城の中を見て回る内に、中で働く多くの者達を見て時には言葉も交わしながら、いつしかレフィルは中庭へと戻っていた。
「やっぱり、綺麗な庭だな…。」
誘いの洞窟で瀕死の重傷を負って目覚めた折にも見た、庭師の手によって支えられている美しい庭園。まもなく天頂に昇らんとしている日の光が、更に生気溢れる彩りをもたらしている。
―やっぱり、変なのかな……。
心洗われるような光景に和みながら、レフィルは先程までに出会った者達とのひとときを思い出していた。見れば見る程、兵士達や民達が自分を見る目に違和感を感じてならない。
その源泉となっているのは、やはりロマリア初の女王となったことか、それとも勇者の娘に対する思いか。彼らが見せた表情からは、そのようなものが容易に感じ取ることができた。
―でも、わたしは……
だが、彼らが求める物など持ち合わせていないと、レフィルは改めて痛感することになった。ロマリアで最初に女王となるだけの手柄―金の冠の奪還の時も、結局は何もできずに終わっている。

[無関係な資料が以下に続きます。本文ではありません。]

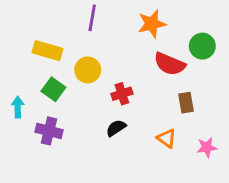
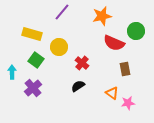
purple line: (92, 18) -> (62, 12), turned 30
red cross: (122, 94) -> (82, 63), turned -32
purple cross: (49, 131) -> (33, 88), turned 36
pink star: (207, 147) -> (128, 103), moved

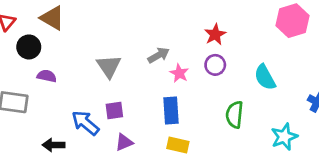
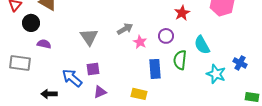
red star: (215, 35) -> (182, 13), moved
blue rectangle: (171, 110) -> (155, 69), moved
green semicircle: (235, 115) -> (180, 60), moved
cyan star: (284, 137) -> (216, 74), moved, turned -30

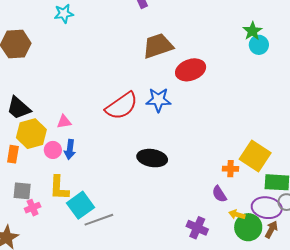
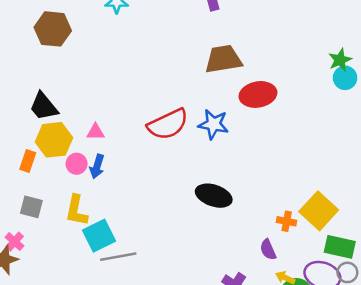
black ellipse: (152, 158) -> (214, 196), moved
pink cross: (33, 208) -> (15, 242), moved, turned -35

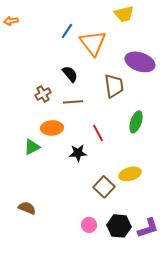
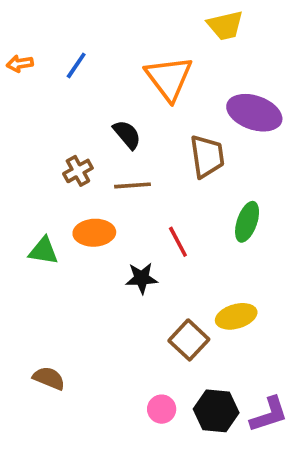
orange arrow: (11, 21) -> (20, 64), moved
blue line: (67, 31) -> (76, 65), moved
green triangle: (32, 147) -> (43, 251), moved, turned 36

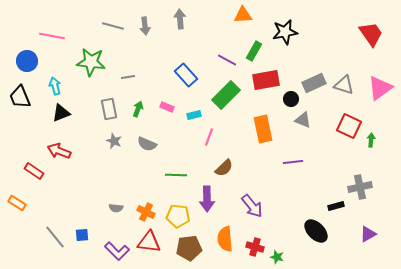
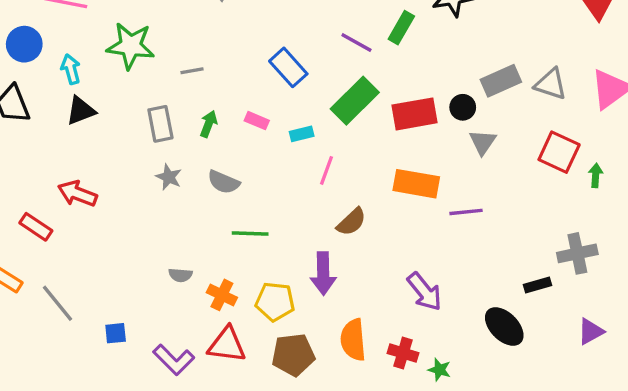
red rectangle: (266, 80) -> (415, 114), moved
cyan arrow: (55, 86) -> (71, 69), moved
black triangle: (61, 113) -> (81, 111), moved
gray triangle: (303, 120) -> (483, 142), turned 42
orange rectangle: (263, 129) -> (416, 184), moved, turned -68
green line: (176, 175) -> (250, 234), moved
purple arrow: (252, 206) -> (425, 292), moved
gray semicircle: (116, 208) -> (180, 275), moved
gray line: (55, 237) -> (57, 303), moved

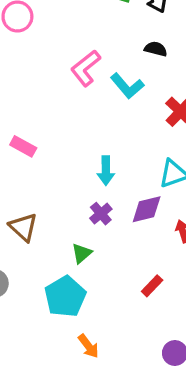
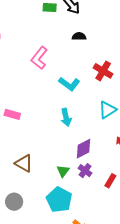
cyan L-shape: (127, 86) -> (69, 84), moved
purple diamond: (147, 209) -> (84, 149), moved
purple cross: (101, 214) -> (85, 171), moved

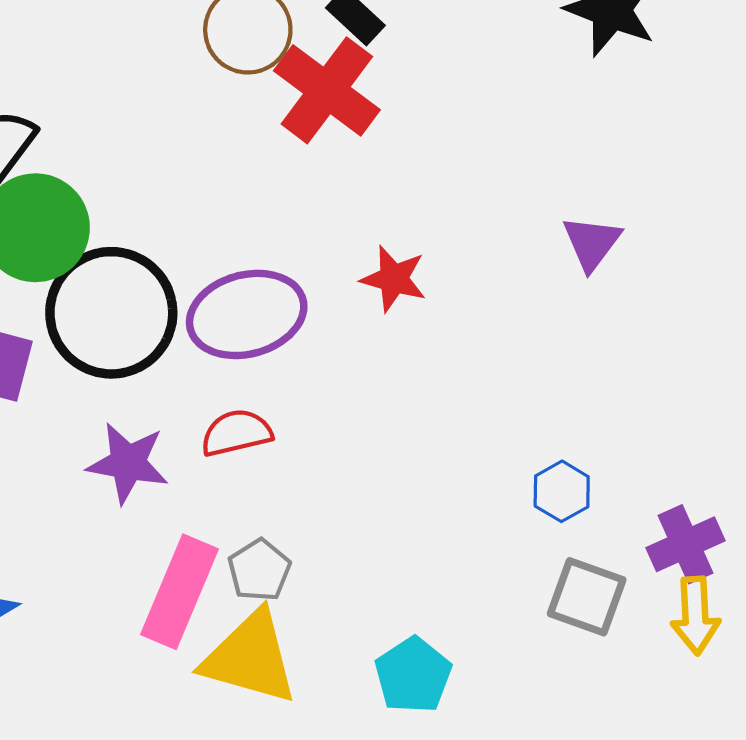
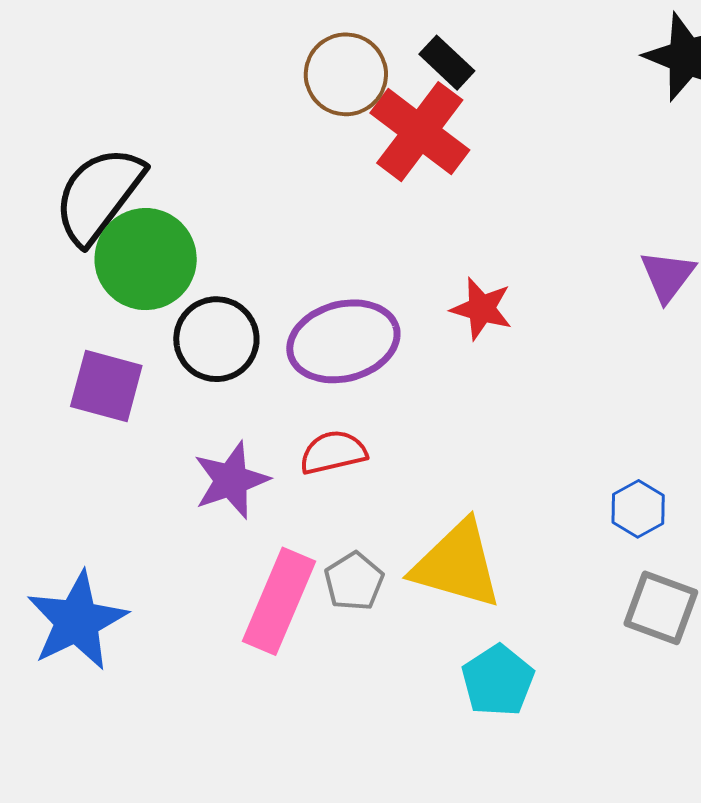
black circle: (111, 313) -> (216, 339), size x0.7
purple star: (128, 463) -> (231, 480), turned -30
yellow triangle: (250, 658) -> (457, 565), moved

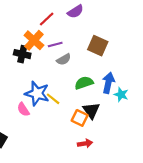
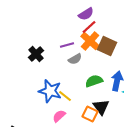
red line: (47, 19) -> (89, 27), moved
orange cross: (34, 40) -> (90, 41), moved
black cross: (22, 54) -> (36, 54), turned 35
pink semicircle: (23, 109) -> (59, 116), moved, turned 80

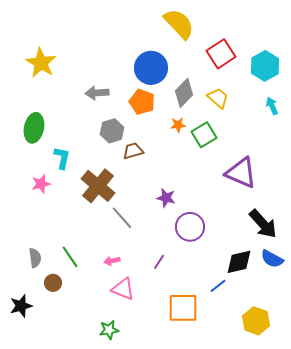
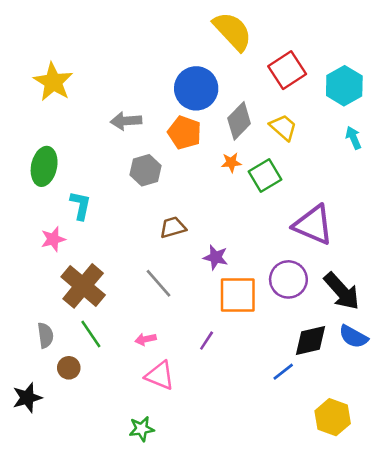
brown trapezoid: (133, 151) -> (173, 227), moved
brown cross: (98, 186) -> (83, 286), moved
purple circle: (190, 227) -> (288, 279), moved
orange square: (183, 308) -> (238, 295), moved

結局今の自分を支えているものは、全て幻に等しい程の儚いものに過ぎないのかもしれない……。
「いい王様振りじゃねえか、なぁ勇者サマ。」
微かに流れる風に揺られる庭園の花畑を眺めながらそんな途方もないことを考えていると、意識の外から呼びかけられたように、誰かの声が耳に入ってきた。
「いやいや、結構サマになってるぜ。」
振り返った先にいたのは、蒼い鎧を纏い、金色のサークレットを身に付けた長身の男性だった。その物言いに違わぬ大らかさを柔和な表情として表している。
「あなたは……?」
まるで年来の友のように親しげに話しかけてきた男の意図が分からず、レフィルは目を瞬かせながら首を傾げた。レフィルが背負わされた名声を尊ぶわけでもなく、女王への謁見を望んでいるのとも違う。一体何をしにきたのか。
「おっと、これは失礼。」
確かに、王族でなくとも初対面の人間にいきなりここまで馴れ馴れしく近寄ろうものなら、訝しがられても仕方ない。男は大仰に仰け反りつつ後ろに数歩下がり、その場に跪いた。
「お初にお目にかかります、レフィル女王陛下。わたくしめはサイアスと申すしがない冒険者にございます。どうぞお見知り置きを。」
そして、その黒の瞳を真っ直ぐにレフィルへと向けながら、男―サイアスはそう名乗り出た。
不真面目な印象を与える軽い言動と飄飄とした振舞いではあるものの、身に纏う鎧とその内から発せられる貫禄は、紛れもなく一流の冒険者のものであった。
だが、それ以上に近いようで遠い、遠いようで近い……そんな曖昧な距離感のようなものを、レフィルは心の何処かで感じていた。